EXERCISE BRIEF:
In the data below, one line contains "Another way to" and a later one contains "with an invitation code.". Print both, with every line between them, exactly and alone.

Records from a collection
——————

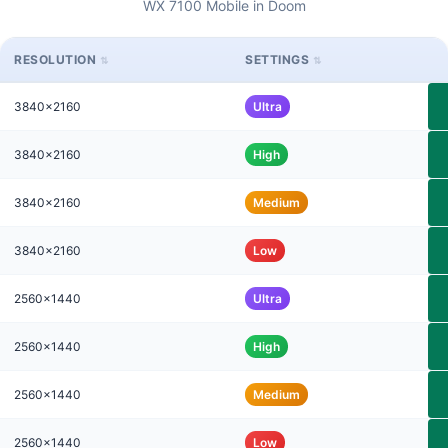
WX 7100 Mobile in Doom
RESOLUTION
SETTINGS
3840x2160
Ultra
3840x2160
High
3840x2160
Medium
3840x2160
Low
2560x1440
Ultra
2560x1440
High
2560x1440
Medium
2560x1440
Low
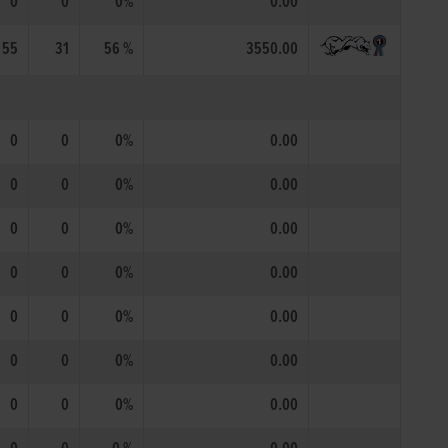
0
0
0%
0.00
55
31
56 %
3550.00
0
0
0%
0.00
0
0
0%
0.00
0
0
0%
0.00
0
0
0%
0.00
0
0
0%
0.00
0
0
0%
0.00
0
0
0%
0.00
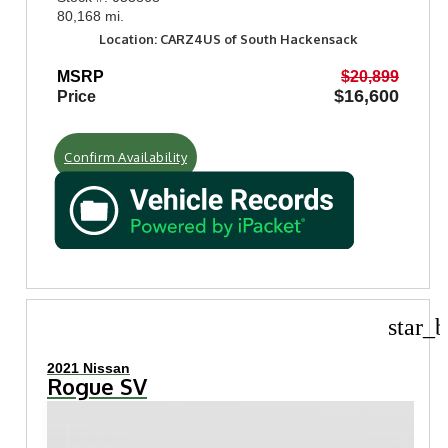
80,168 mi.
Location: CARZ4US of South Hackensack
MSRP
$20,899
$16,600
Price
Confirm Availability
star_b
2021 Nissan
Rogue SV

——————

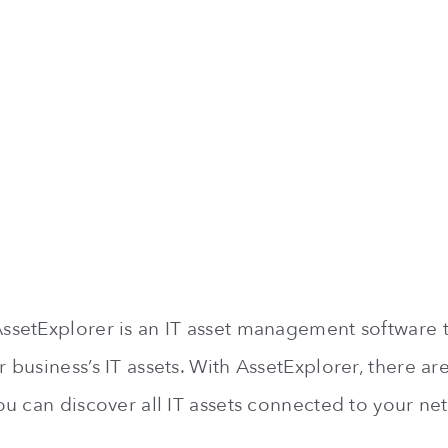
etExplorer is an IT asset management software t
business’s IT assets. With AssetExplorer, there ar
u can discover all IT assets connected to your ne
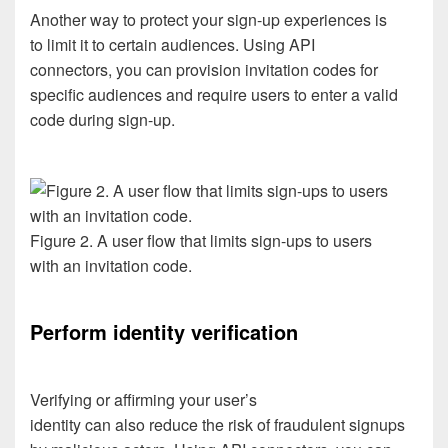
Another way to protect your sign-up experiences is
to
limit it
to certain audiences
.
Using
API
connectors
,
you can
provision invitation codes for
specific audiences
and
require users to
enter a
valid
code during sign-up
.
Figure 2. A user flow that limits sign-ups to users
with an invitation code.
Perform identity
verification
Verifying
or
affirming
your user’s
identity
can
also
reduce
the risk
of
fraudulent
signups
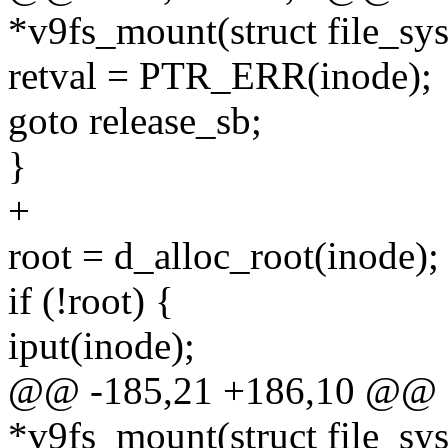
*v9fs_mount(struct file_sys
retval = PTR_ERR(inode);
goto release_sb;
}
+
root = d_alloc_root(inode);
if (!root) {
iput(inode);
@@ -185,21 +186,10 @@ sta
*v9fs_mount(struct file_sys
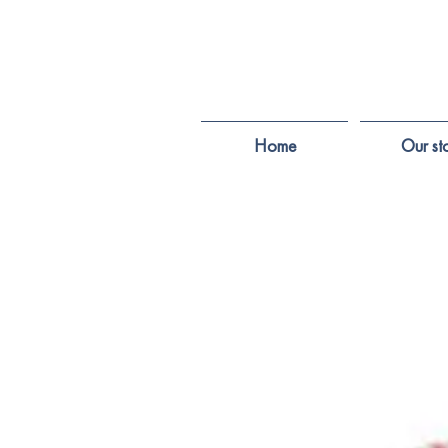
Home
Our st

——————

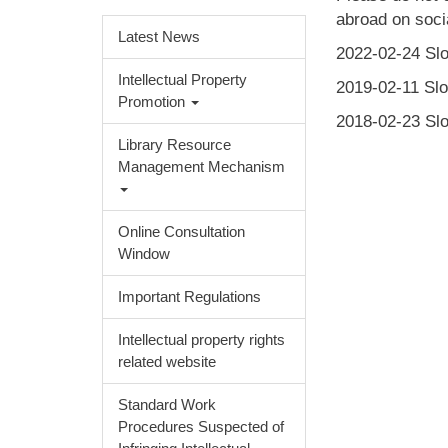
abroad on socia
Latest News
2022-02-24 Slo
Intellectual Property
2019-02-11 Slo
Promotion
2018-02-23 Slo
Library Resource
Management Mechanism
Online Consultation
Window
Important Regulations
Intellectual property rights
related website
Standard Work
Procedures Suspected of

——————

PROBLEM SOLUTION:
Another way to protect your sign-up experiences is
to
limit it
to certain audiences
.
Using
API
connectors
,
you can
provision invitation codes for
specific audiences
and
require users to
enter a
valid
code during sign-up
.
Figure 2. A user flow that limits sign-ups to users
with an invitation code.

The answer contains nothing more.